With traditional insurance for medical malpractice, a type of errors and omissions (E&O) coverage that protects physicians and other healthcare professionals against claims alleging their negligence caused injury, there would be a medical or healthcare incident trigger. But with the increasing adoption of technology-enabled solutions and artificial intelligence (AI) within healthcare, liability lines are starting to blur.

“Globally, AI is raising profound questions around medical responsibility and an example of this is normally when something goes wrong, we can easily trace the blame,” Tim Boyce, healthcare practice leader at CFC Underwriting, told Canadian Underwriter Wednesday. “For example, if you got a misdiagnosis from a physician, you could easily trace it back to them. If it’s a faulty medical device and it gives an incorrect reading, harming a patient, you can easily go back to the manufacturer. But we don’t actually know in truth what this would mean for AI at the moment.”

And with traditional policies, if something went wrong with a piece of technology or AI, a policy wouldn’t necessarily affirmatively cover it, Boyce said.

There is also an absence of case law. “We think there is going to be, and has been already, a huge amount of confusion and ambiguity as to where liability sits when there is AI within healthcare systems. What may well have been correct for a medical malpractice policy for the last 100 years might not be correct for the next two decades because of the adoption of technology-enabled solutions within healthcare.”

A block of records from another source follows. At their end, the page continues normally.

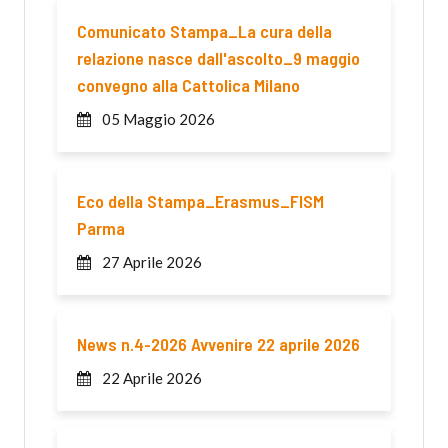
Comunicato Stampa_La cura della
relazione nasce dall'ascolto_9 maggio
convegno alla Cattolica Milano
05 Maggio 2026
Eco della Stampa_Erasmus_FISM
Parma
27 Aprile 2026
News n.4-2026 Avvenire 22 aprile 2026
22 Aprile 2026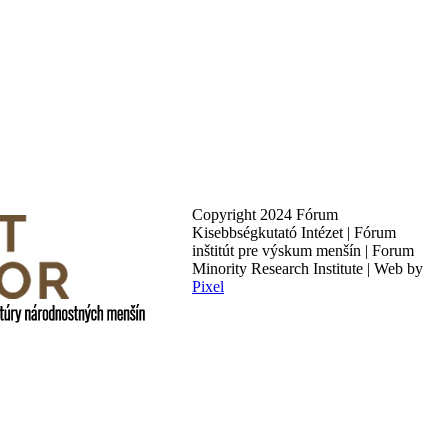
Copyright 2024 Fórum
Kisebbségkutató Intézet | Fórum
inštitút pre výskum menšín | Forum
Minority Research Institute | Web by
Pixel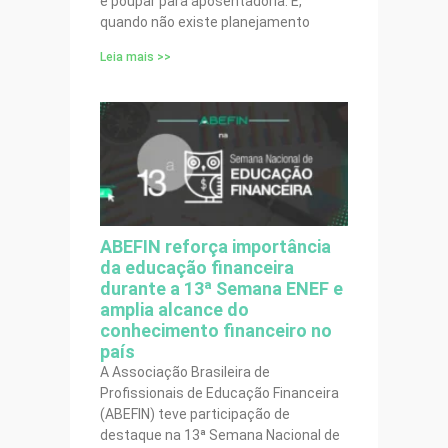
é poupar para aposentadoria. E,
quando não existe planejamento
Leia mais >>
ABEFIN reforça importância
da educação financeira
durante a 13ª Semana ENEF e
amplia alcance do
conhecimento financeiro no
país
A Associação Brasileira de
Profissionais de Educação Financeira
(ABEFIN) teve participação de
destaque na 13ª Semana Nacional de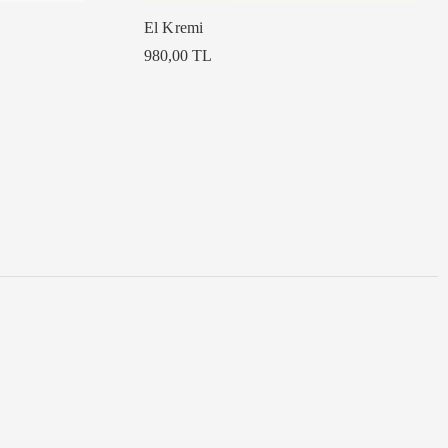
El Kremi
980,00 TL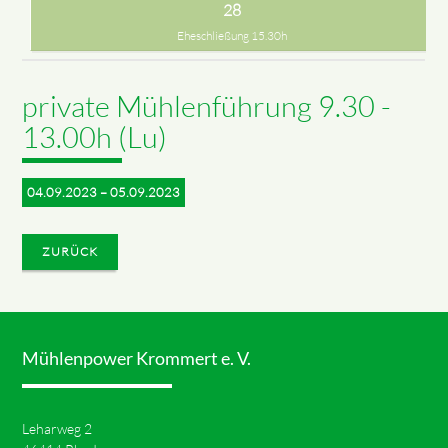
28
Eheschließung 15.30h
private Mühlenführung 9.30 -
13.00h (Lu)
04.09.2023 – 05.09.2023
ZURÜCK
Mühlenpower Krommert e. V.
Leharweg 2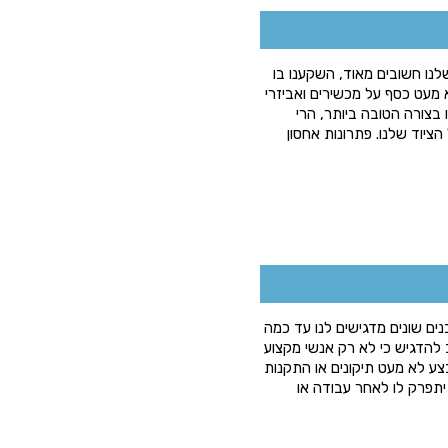
שלנו חשובים מאוד, השקענו בו
 מעט כסף על מכשירים ואביזרי
 בצורה הטובה ביותר, הרי
הציוד שלנו. פתרונות אחסון
ים שונים מדגישים לנו עד כמה
ב להדגיש כי לא רק אנשי מקצוע
צע לא מעט תיקונים או התקנות
תפרק לו לאחר עבודה או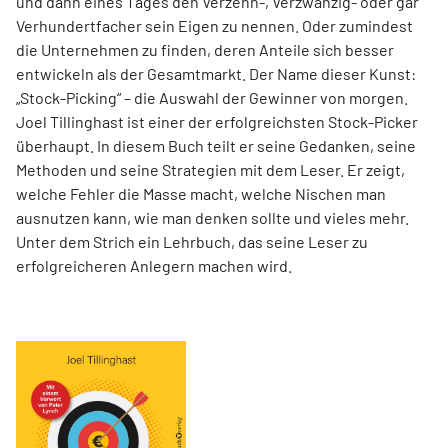
und dann eines Tages den Verzehn-, Verzwanzig- oder gar
Verhundertfacher sein Eigen zu nennen. Oder zumindest
die Unternehmen zu finden, deren Anteile sich besser
entwickeln als der Gesamtmarkt. Der Name dieser Kunst:
„Stock-Picking“ – die Auswahl der Gewinner von morgen.
Joel Tillinghast ist einer der erfolgreichsten Stock-Picker
überhaupt. In diesem Buch teilt er seine Gedanken, seine
Methoden und seine Strategien mit dem Leser. Er zeigt,
welche Fehler die Masse macht, welche Nischen man
ausnutzen kann, wie man denken sollte und vieles mehr.
Unter dem Strich ein Lehrbuch, das seine Leser zu
erfolgreicheren Anlegern machen wird.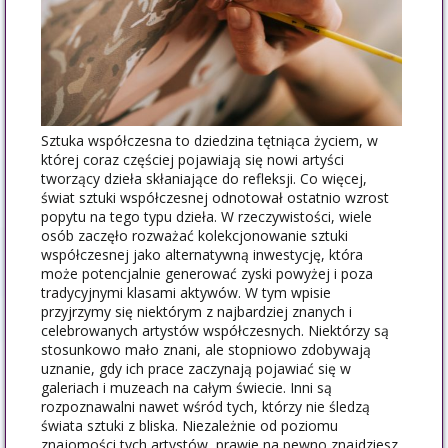
Sztuka współczesna to dziedzina tętniąca życiem, w
której coraz częściej pojawiają się nowi artyści
tworzący dzieła skłaniające do refleksji. Co więcej,
świat sztuki współczesnej odnotował ostatnio wzrost
popytu na tego typu dzieła. W rzeczywistości, wiele
osób zaczęło rozważać kolekcjonowanie sztuki
współczesnej jako alternatywną inwestycję, która
może potencjalnie generować zyski powyżej i poza
tradycyjnymi klasami aktywów. W tym wpisie
przyjrzymy się niektórym z najbardziej znanych i
celebrowanych artystów współczesnych. Niektórzy są
stosunkowo mało znani, ale stopniowo zdobywają
uznanie, gdy ich prace zaczynają pojawiać się w
galeriach i muzeach na całym świecie. Inni są
rozpoznawalni nawet wśród tych, którzy nie śledzą
świata sztuki z bliska. Niezależnie od poziomu
znajomości tych artystów, prawie na pewno znajdziesz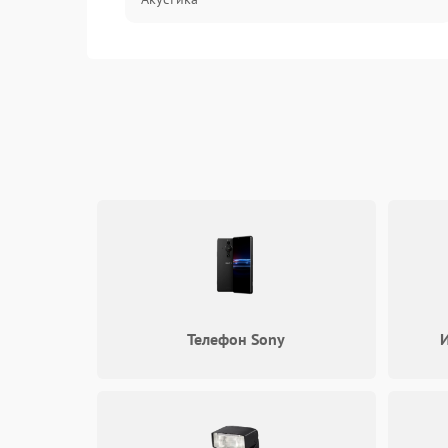
Механические повреждения
Программное обеспечение
Электроника/Акустика
Телефон Sony
И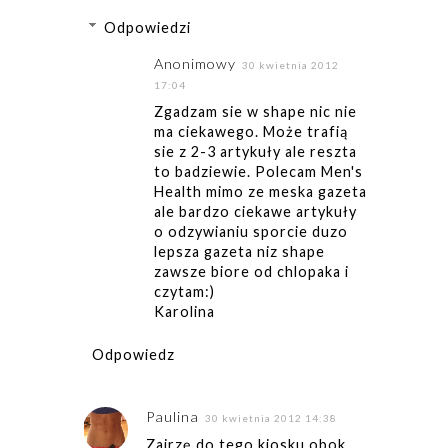
Odpowiedzi
Anonimowy
30 kwietnia 2012
17:04
Zgadzam sie w shape nic nie
ma ciekawego. Może trafią
sie z 2-3 artykuły ale reszta
to badziewie. Polecam Men's
Health mimo ze meska gazeta
ale bardzo ciekawe artykuły
o odzywianiu sporcie duzo
lepsza gazeta niz shape
zawsze biore od chlopaka i
czytam:)
Karolina
Odpowiedz
Paulina
30 kwietnia 2012 14:38
Zajrzę do tego kiosku obok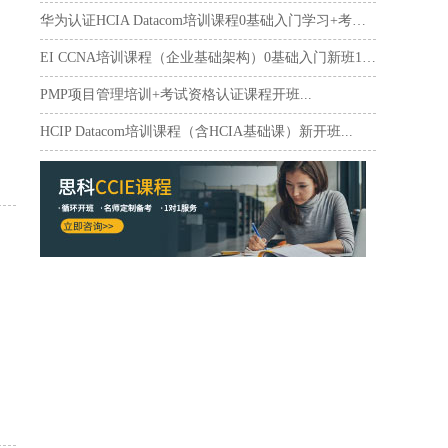
华为认证HCIA Datacom培训课程0基础入门学习+考试...
EI CCNA培训课程（企业基础架构）0基础入门新班10月17日...
PMP项目管理培训+考试资格认证课程开班...
HCIP Datacom培训课程（含HCIA基础课）新开班...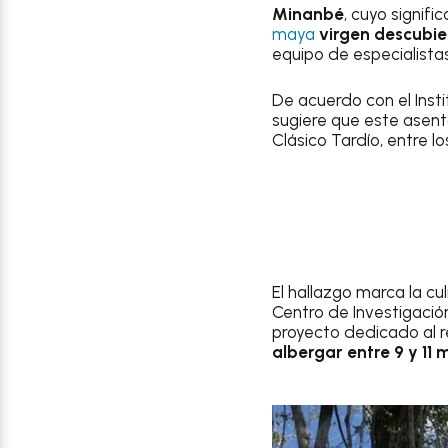
Minanbé
, cuyo signifi
maya
virgen descubie
equipo de especialista
De acuerdo con el Insti
sugiere que este asent
Clásico Tardío, entre l
El hallazgo marca la cu
Centro de Investigació
proyecto dedicado al r
albergar entre 9 y 11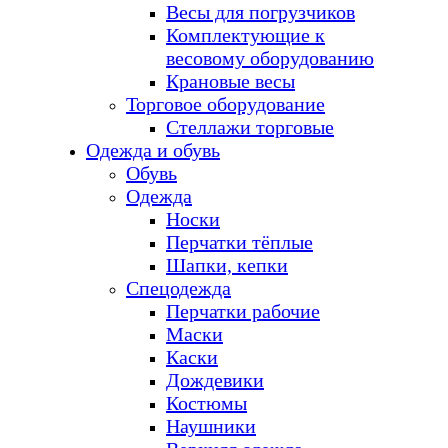
Весы для погрузчиков
Комплектующие к
весовому оборудованию
Крановые весы
Торговое оборудование
Стеллажи торговые
Одежда и обувь
Обувь
Одежда
Носки
Перчатки тёплые
Шапки, кепки
Спецодежда
Перчатки рабочие
Маски
Каски
Дождевики
Костюмы
Наушники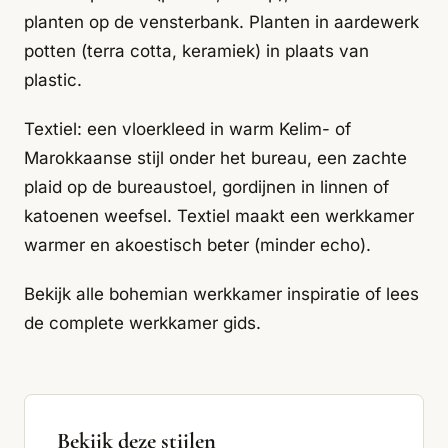
planten op de vensterbank. Planten in aardewerk
potten (terra cotta, keramiek) in plaats van
plastic.
Textiel: een vloerkleed in warm Kelim- of
Marokkaanse stijl onder het bureau, een zachte
plaid op de bureaustoel, gordijnen in linnen of
katoenen weefsel. Textiel maakt een werkkamer
warmer en akoestisch beter (minder echo).
Bekijk alle
bohemian werkkamer inspiratie
of lees
de complete werkkamer gids
.
Bekijk deze stijlen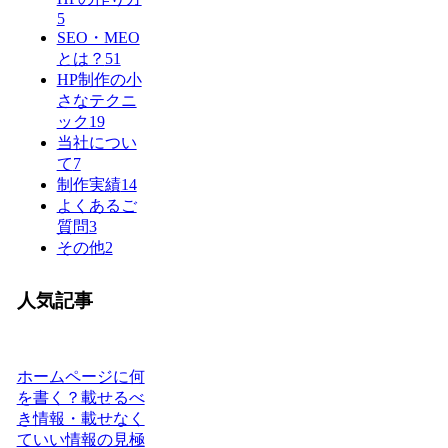
5
SEO・MEO
とは？
51
HP制作の小
さなテクニ
ック
19
当社につい
て
7
制作実績
14
よくあるご
質問
3
その他
2
人気記事
ホームページに何
を書く？載せるべ
き情報・載せなく
ていい情報の見極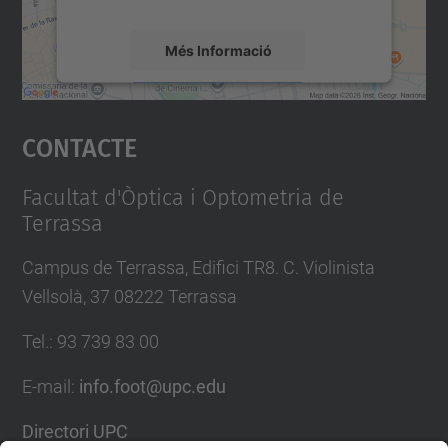
Més Informació
Accepta
Contacte
powered by
Usercentrics Consent
Management Platform
Facultat d'Òptica i Optometria de
Terrassa
Campus de Terrassa, Edifici TR8. C. Violinista
Vellsolà, 37 08222 Terrassa
Tel.
:
93 739 83 00
E-mail
:
info.foot@upc.edu
Directori UPC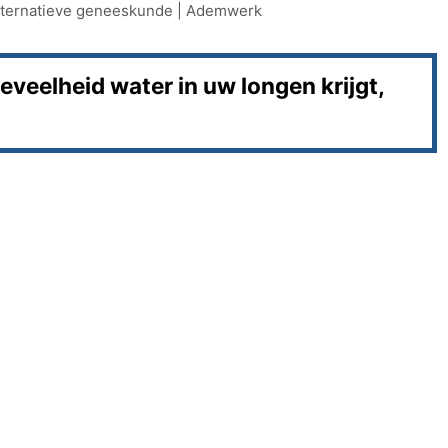
lternatieve geneeskunde
|
Ademwerk
eveelheid water in uw longen krijgt,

Looking forward, Boyce predicts a broader trigger for coverage, which includes technology activities. Combined with this would likely be a regulatory framework and training to give a high-level benchmark and so that the quality of data that goes into the AI is assessed before widespread adoption.

From a Canadian perspective, the Canadian Medical Protective Association has said the buck ultimately should stop with the physician and not with the machine, Boyce reported, “which I would question in some regards.

“How that would work is if you had a doctor that sits within their practice and they are using AI-powered technology to analyze CT scans then ultimately the buck would stop with them if that piece of technology had failed,” he said. “In theory what should happen is when the physician follows the standard of care, and even if they are utilizing AI, then they generally won’t be held liable because they are operating in the same course of action that they would have been had the AI been present or not.”

Boyce recommends that healthcare providers ask their carriers how they would respond if something went wrong with a piece of technology or AI. And brokers should be posing questions to their medical malpractice or E&O carriers about how they would respond in such a case.